* **Supplied data**
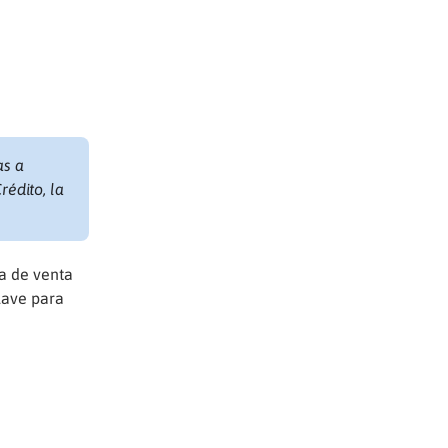
as a
rédito, la
ta de venta
lave para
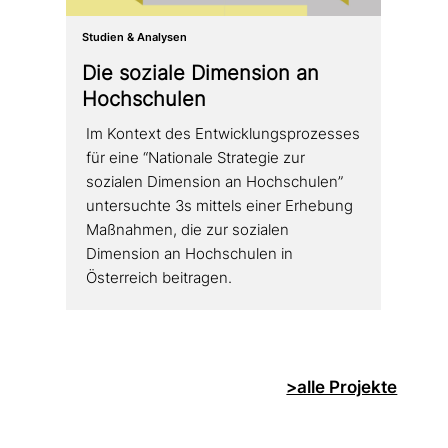
Studien & Analysen
Die soziale Dimension an
Hochschulen
Im Kontext des Entwicklungsprozesses
für eine “Nationale Strategie zur
sozialen Dimension an Hochschulen”
unter­such­te 3s mittels einer Erhebung
Maßnahmen, die zur sozialen
Dimension an Hochschulen in
Österreich beitragen.
>alle Projekte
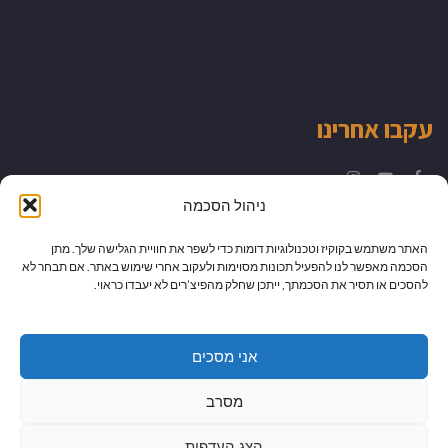
עקבו אחרינו
Instagram
YouTube
Facebook
ניהול הסכמה
האתר משתמש בקוקיז וטכנולוגיות דומות כדי לשפר את חוויית הגלישה שלך. מתן
הסכמה מאפשר לנו להפעיל תכונות מסוימות ולעקוב אחרי שימוש באתר. אם תבחר לא
להסכים או תסיר את הסכמתך, ייתכן שחלק מהפיצ’רים לא יעבדו כראוי.
אני מסכים
מסרב
הצג העדפות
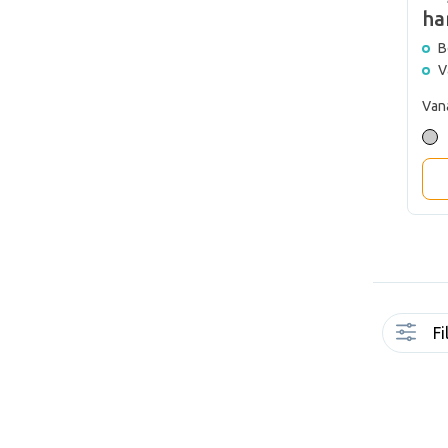
ha
B
V
Van
Fi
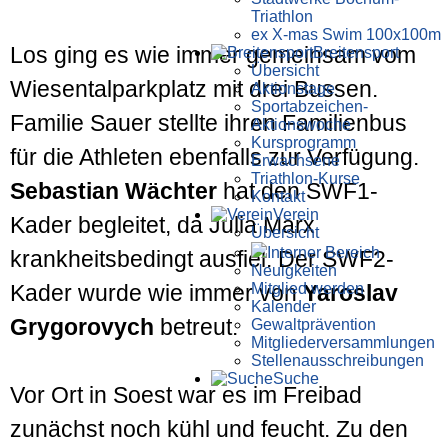
Triathlon
ex X-mas Swim 100x100m
Los ging es wie immer gemeinsam vom
Breiten­sport
Übersicht
Wiesental­parkplatz mit drei Bussen.
Aktionstage
Sportabzeichen-
Familie Sauer stellte ihren Familien­bus
Aktionswoche
Kursprogramm
für die Athleten ebenfalls zur Verfügung.
Erwachsene
Triathlon-Kurse
Sebastian Wächter
hat den SWF1-
Kontakt
Verein
Kader begleitet, da Julia Marx
Übersicht
Interner Bereich
krankheitsbedingt ausfiel. Der SWF2-
Neuigkeiten
Mitglied werden
Kader wurde wie immer von
Yaroslav
Kalender
Grygorovych
betreut.
Gewaltprävention
Mitglieder­versammlungen
Stellen­aus­schrei­bungen
Suche
Vor Ort in Soest war es im Freibad
zunächst noch kühl und feucht. Zu den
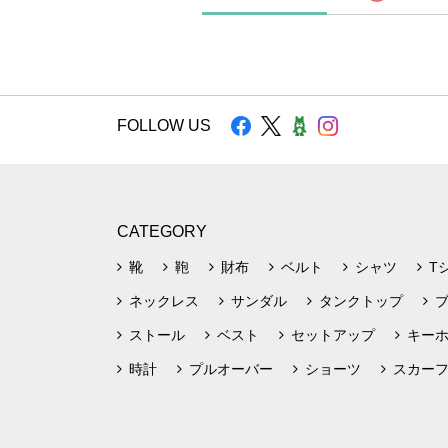
FOLLOW US
CATEGORY
靴
鞄
財布
ベルト
シャツ
T
ネックレス
サンダル
タンクトップ
ストール
ベスト
セットアップ
キー
時計
プルオーバー
ショーツ
スカー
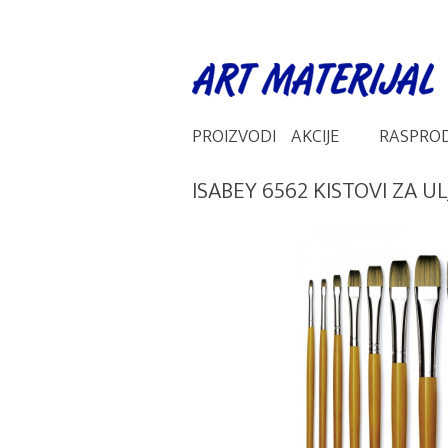
PROIZVODI
AKCIJE
RASPRO
ISABEY 6562 KISTOVI ZA ULJ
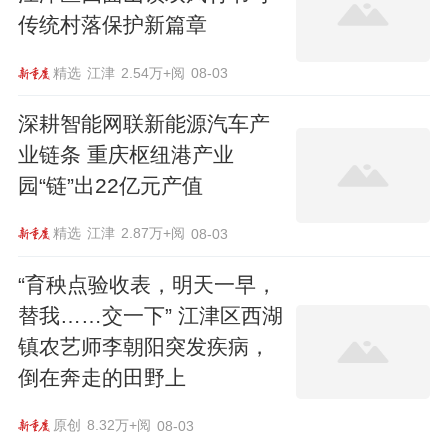
传统村落保护新篇章
精选
江津
2.54万+阅
08-03
深耕智能网联新能源汽车产
业链条 重庆枢纽港产业
园“链”出22亿元产值
精选
江津
2.87万+阅
08-03
“育秧点验收表，明天一早，
替我……交一下” 江津区西湖
镇农艺师李朝阳突发疾病，
倒在奔走的田野上
原创
8.32万+阅
08-03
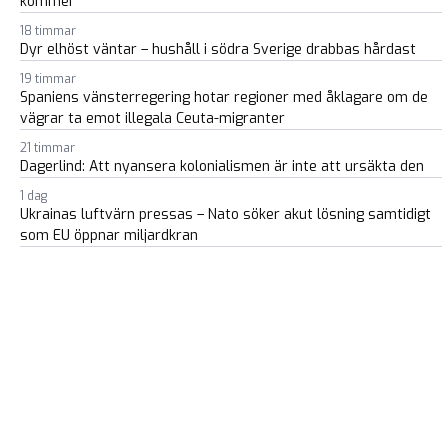
kommer
18 timmar
Dyr elhöst väntar – hushåll i södra Sverige drabbas hårdast
19 timmar
Spaniens vänsterregering hotar regioner med åklagare om de
vägrar ta emot illegala Ceuta-migranter
21 timmar
Dagerlind: Att nyansera kolonialismen är inte att ursäkta den
1 dag
Ukrainas luftvärn pressas – Nato söker akut lösning samtidigt
som EU öppnar miljardkran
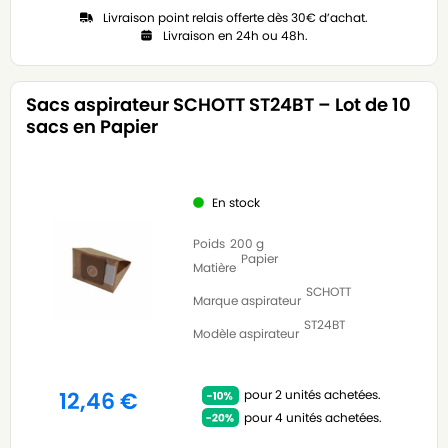
Livraison point relais offerte dès 30€ d’achat.
Livraison en 24h ou 48h.
Sacs aspirateur SCHOTT ST24BT – Lot de 10
sacs en Papier
En stock
Poids
200 g
Papier
Matière
SCHOTT
Marque aspirateur
ST24BT
Modèle aspirateur
pour 2 unités achetées.
12,46
€
pour 4 unités achetées.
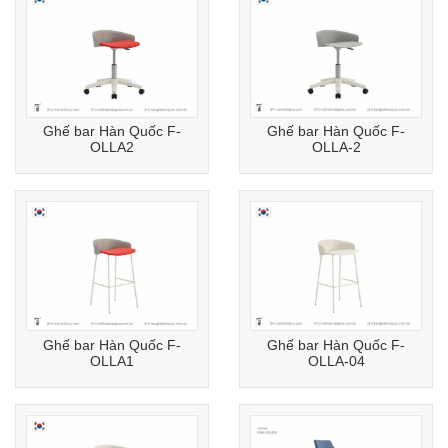
Ghế bar Hàn Quốc F-
Ghế bar Hàn Quốc F-
OLLA2
OLLA-2
Ghế bar Hàn Quốc F-
Ghế bar Hàn Quốc F-
OLLA1
OLLA-04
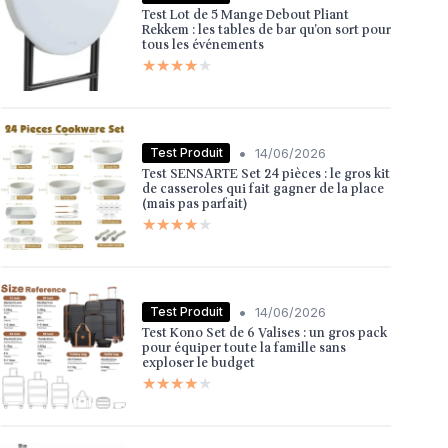
Test Lot de 5 Mange Debout Pliant
Rekkem : les tables de bar qu’on sort pour
tous les événements
★★★★★
★★★★★
•
Test Produit
14/06/2026
Test SENSARTE Set 24 pièces : le gros kit
de casseroles qui fait gagner de la place
(mais pas parfait)
★★★★★
★★★★★
•
Test Produit
14/06/2026
Test Kono Set de 6 Valises : un gros pack
pour équiper toute la famille sans
exploser le budget
★★★★★
★★★★★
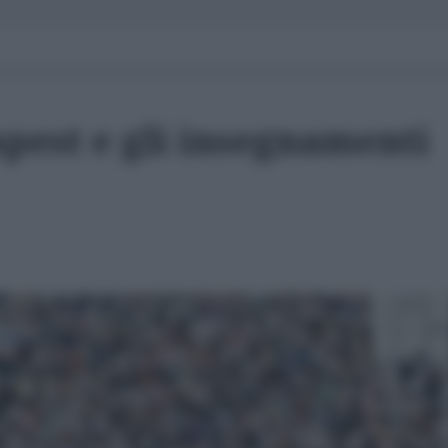
apest e gli insegnamenti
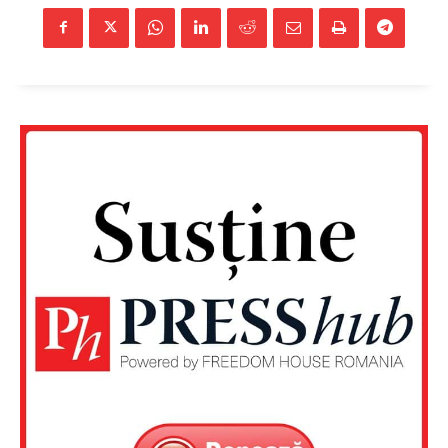
Un proiect
FREEDOM HOUSE ROMÂNIA
PRESShub
Despre noi / Echipa
Proiecte editoriale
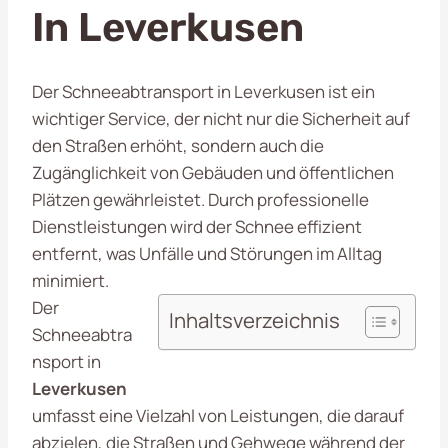
In Leverkusen
Der Schneeabtransport in Leverkusen ist ein
wichtiger Service, der nicht nur die Sicherheit auf
den Straßen erhöht, sondern auch die
Zugänglichkeit von Gebäuden und öffentlichen
Plätzen gewährleistet. Durch professionelle
Dienstleistungen wird der Schnee effizient
entfernt, was Unfälle und Störungen im Alltag
minimiert.
Der
Inhaltsverzeichnis
Schneeabtra
nsport in
Leverkusen
umfasst eine Vielzahl von Leistungen, die darauf
abzielen, die Straßen und Gehwege während der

* **To do**
Transcribe the data completely. No pictures should appear in the transcription.

* **Task solution**
as a
rédito, la
ta de venta
lave para
Studien & Analysen
Die soziale Dimension an
Hochschulen
Im Kontext des Entwicklungsprozesses
für eine “Nationale Strategie zur
sozialen Dimension an Hochschulen”
unter­such­te 3s mittels einer Erhebung
Maßnahmen, die zur sozialen
Dimension an Hochschulen in
Österreich beitragen.
>alle Projekte
עקבו אחרינו
Instagram
YouTube
Facebook
ניהול הסכמה
האתר משתמש בקוקיז וטכנולוגיות דומות כדי לשפר את חוויית הגלישה שלך. מתן
הסכמה מאפשר לנו להפעיל תכונות מסוימות ולעקוב אחרי שימוש באתר. אם תבחר לא
להסכים או תסיר את הסכמתך, ייתכן שחלק מהפיצ’רים לא יעבדו כראוי.
אני מסכים
מסרב
הצג העדפות
ha
B
V
Van
Fi
Triathlon
ex X-mas Swim 100x100m
Los ging es wie immer gemeinsam vom
Breiten­sport
Übersicht
Wiesental­parkplatz mit drei Bussen.
Aktionstage
Sportabzeichen-
Familie Sauer stellte ihren Familien­bus
Aktionswoche
Kursprogramm
für die Athleten ebenfalls zur Verfügung.
Erwachsene
Triathlon-Kurse
Sebastian Wächter
hat den SWF1-
Kontakt
Verein
Kader begleitet, da Julia Marx
Übersicht
Interner Bereich
krankheitsbedingt ausfiel. Der SWF2-
Neuigkeiten
Mitglied werden
Kader wurde wie immer von
Yaroslav
Kalender
Grygorovych
betreut.
Gewaltprävention
Mitglieder­versammlungen
Stellen­aus­schrei­bungen
Suche
Vor Ort in Soest war es im Freibad
zunächst noch kühl und feucht. Zu den
FOLLOW US
CATEGORY
靴
鞄
財布
ベルト
シャツ
T
ネックレス
サンダル
タンクトップ
ストール
ベスト
セットアップ
キー
時計
プルオーバー
ショーツ
スカー
PROIZVODI
AKCIJE
RASPRO
ISABEY 6562 KISTOVI ZA ULJ
传统村落保护新篇章
精选
江津
2.54万+阅
08-03
深耕智能网联新能源汽车产
业链条 重庆枢纽港产业
园“链”出22亿元产值
精选
江津
2.87万+阅
08-03
“育秧点验收表，明天一早，
替我……交一下” 江津区西湖
镇农艺师李朝阳突发疾病，
倒在奔走的田野上
原创
8.32万+阅
08-03
kommer
18 timmar
Dyr elhöst väntar – hushåll i södra Sverige drabbas hårdast
19 timmar
Spaniens vänsterregering hotar regioner med åklagare om de
vägrar ta emot illegala Ceuta-migranter
21 timmar
Dagerlind: Att nyansera kolonialismen är inte att ursäkta den
1 dag
Ukrainas luftvärn pressas – Nato söker akut lösning samtidigt
som EU öppnar miljardkran
Livraison point relais offerte dès 30€ d’achat.
Livraison en 24h ou 48h.
Sacs aspirateur SCHOTT ST24BT – Lot de 10
sacs en Papier
En stock
Poids
200 g
Papier
Matière
SCHOTT
Marque aspirateur
ST24BT
Modèle aspirateur
pour 2 unités achetées.
12,46
€
pour 4 unités achetées.
Ghế bar Hàn Quốc F-
Ghế bar Hàn Quốc F-
OLLA2
OLLA-2
Ghế bar Hàn Quốc F-
Ghế bar Hàn Quốc F-
OLLA1
OLLA-04
Test Lot de 5 Mange Debout Pliant
Rekkem : les tables de bar qu’on sort pour
tous les événements
★★★★★
★★★★★
•
Test Produit
14/06/2026
Test SENSARTE Set 24 pièces : le gros kit
de casseroles qui fait gagner de la place
(mais pas parfait)
★★★★★
★★★★★
•
Test Produit
14/06/2026
Test Kono Set de 6 Valises : un gros pack
pour équiper toute la famille sans
exploser le budget
★★★★★
★★★★★
apest e gli insegnamenti
Un proiect
FREEDOM HOUSE ROMÂNIA
PRESShub
Despre noi / Echipa
Proiecte editoriale
In Leverkusen
Der Schneeabtransport in Leverkusen ist ein
wichtiger Service, der nicht nur die Sicherheit auf
den Straßen erhöht, sondern auch die
Zugänglichkeit von Gebäuden und öffentlichen
Plätzen gewährleistet. Durch professionelle
Dienstleistungen wird der Schnee effizient
entfernt, was Unfälle und Störungen im Alltag
minimiert.
Der
Inhaltsverzeichnis
Schneeabtra
nsport in
Leverkusen
umfasst eine Vielzahl von Leistungen, die darauf
abzielen, die Straßen und Gehwege während der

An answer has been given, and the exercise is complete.